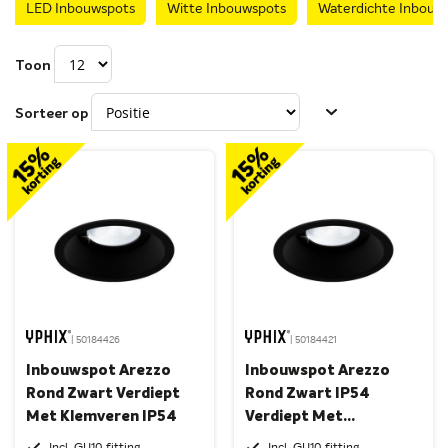
LED Inbouwspots
Witte Inbouwspots
Waterdichte Inbouw
Toon
Sorteer op
| 50184426
| 50184421
Inbouwspot Arezzo
Inbouwspot Arezzo
Rond Zwart Verdiept
Rond Zwart IP54
Met Klemveren IP54
Verdiept Met
Klemveren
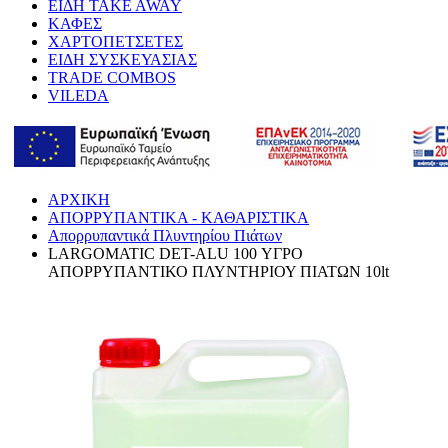
ΕΙΔΗ TAKE AWAY
ΚΑΦΕΣ
ΧΑΡΤΟΠΕΤΣΕΤΕΣ
ΕΙΔΗ ΣΥΣΚΕΥΑΣΙΑΣ
TRADE COMBOS
VILEDA
ΑΡΧΙΚΗ
ΑΠΟΡΡΥΠΑΝΤΙΚΑ - ΚΑΘΑΡΙΣΤΙΚΑ
Απορρυπαντικά Πλυντηρίου Πιάτων
LARGOMATIC DET-ALU 100 ΥΓΡΟ
ΑΠΟΡΡΥΠΑΝΤΙΚΟ ΠΛΥΝΤΗΡΙΟΥ ΠΙΑΤΩΝ 10lt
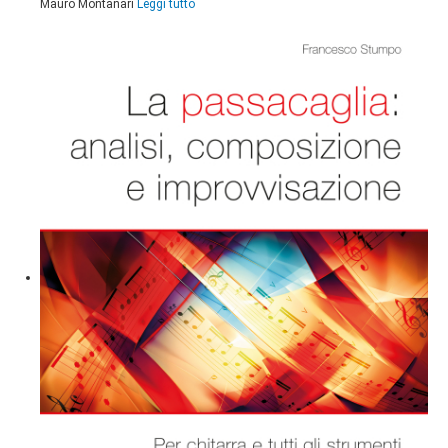
Mauro Montanari
Leggi tutto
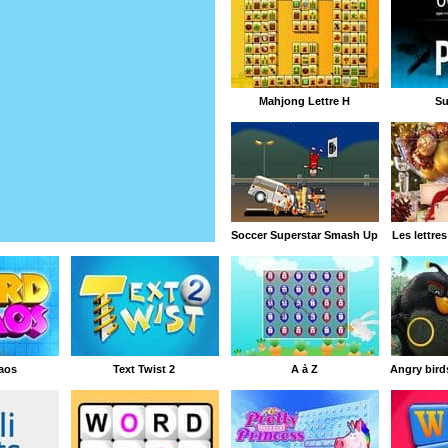
Mahjong Lettre H
Su
Soccer Superstar Smash Up
Les lettre
aos
Text Twist 2
A à Z
Angry bird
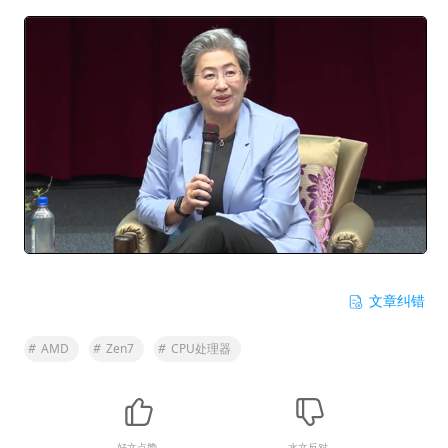
文章纠错
#
AMD
#
Zen7
#
CPU处理器
好文点赞
水文反对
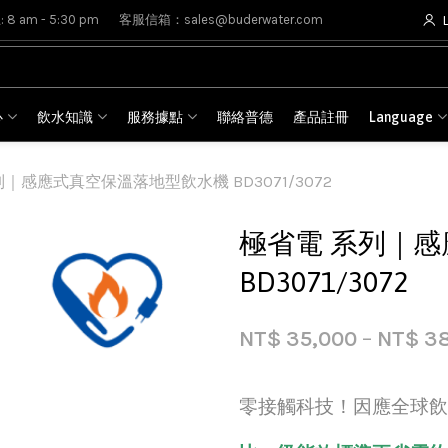
8 am - 5:30 pm
客服信箱：sales@buderwater.com
心
飲水知識
服務據點
聯絡普德
產品註冊
Language
｜感應式真空保溫落地型飲水機 BD3071/3072
極省電 系列｜
BD3071/3072
NT$
35,000
–
NT$
38
零接觸科技！因應全球飲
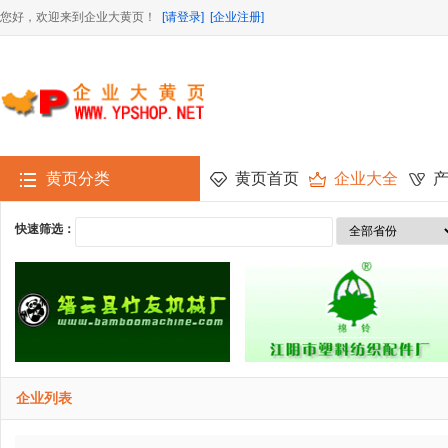
您好，欢迎来到企业大黄页！
[请登录]
[企业注册]
黄页分类
黄页首页
企业大全
快速筛选：
企业列表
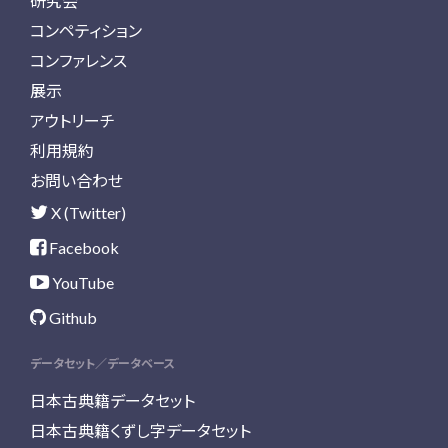
研究会
コンペティション
コンファレンス
展示
アウトリーチ
利用規約
お問い合わせ
X (Twitter)
Facebook
YouTube
Github
データセット／データベース
日本古典籍データセット
日本古典籍くずし字データセット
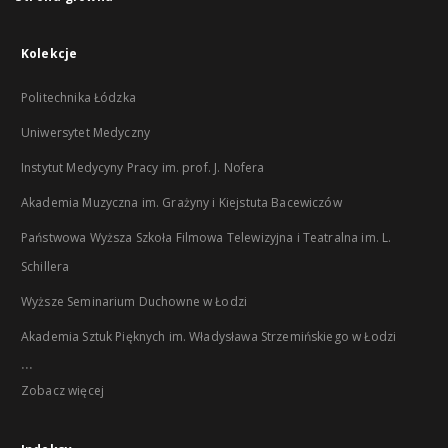
Kolekcje
Politechnika Łódzka
Uniwersytet Medyczny
Instytut Medycyny Pracy im. prof. J. Nofera
Akademia Muzyczna im. Grażyny i Kiejstuta Bacewiczów
Państwowa Wyższa Szkoła Filmowa Telewizyjna i Teatralna im. L.
Schillera
Wyższe Seminarium Duchowne w Łodzi
Akademia Sztuk Pięknych im. Władysława Strzemińskiego w Łodzi
...
Zobacz więcej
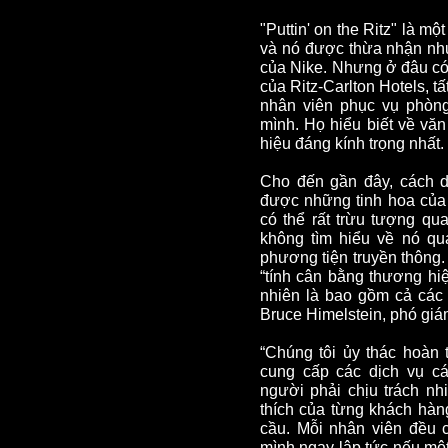
"Puttin' on the Ritz" là 
và nó được thừa nhận như
của Nike. Nhưng ở đâu có 
của Ritz-Carlton Hotels, tấ
nhân viên phục vụ phòng
mình. Họ hiểu biết về vă
hiệu đáng kính trọng nhất.
Cho đến gần đây, cách 
được những tinh hoa của R
có thể rất trừu tượng qua
không tìm hiểu về nó qu
phương tiện truyền thông.
“tính cân bằng thương hi
nhiên là bao gồm cả các 
Bruce Himelstein, phó giám
“Chúng tôi ủy thác hoàn 
cung cấp các dịch vụ cá
người phải chịu trách n
thích của từng khách hàn
cầu. Mỗi nhân viên đều 
mình ngay lập tức nếu mộ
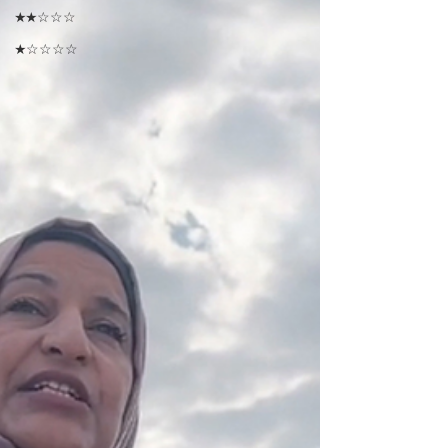
★★☆☆☆
★☆☆☆☆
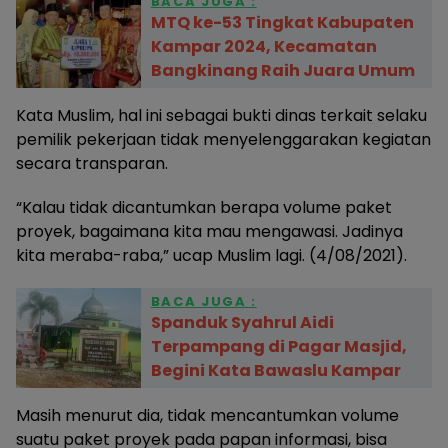
BACA JUGA :
MTQ ke-53 Tingkat Kabupaten
Kampar 2024, Kecamatan
Bangkinang Raih Juara Umum
Kata Muslim, hal ini sebagai bukti dinas terkait selaku
pemilik pekerjaan tidak menyelenggarakan kegiatan
secara transparan.
“Kalau tidak dicantumkan berapa volume paket
proyek, bagaimana kita mau mengawasi. Jadinya
kita meraba-raba,” ucap Muslim lagi. (4/08/2021).
BACA JUGA :
Spanduk Syahrul Aidi
Terpampang di Pagar Masjid,
Begini Kata Bawaslu Kampar
Masih menurut dia, tidak mencantumkan volume
suatu paket proyek pada papan informasi, bisa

**HOW TO COMPLETE THIS TASK**.
Within the data above, repeat exactly the lines from the one bearing "Akademia Muzyczna im." through the one bearing "và nó được thừa nhận như". Include no pictures and nothing else.

**COMPLETED TASK**.
Akademia Muzyczna im. Grażyny i Kiejstuta Bacewiczów
Państwowa Wyższa Szkoła Filmowa Telewizyjna i Teatralna im. L.
Schillera
Wyższe Seminarium Duchowne w Łodzi
Akademia Sztuk Pięknych im. Władysława Strzemińskiego w Łodzi
...
Zobacz więcej
"Puttin' on the Ritz" là 
và nó được thừa nhận như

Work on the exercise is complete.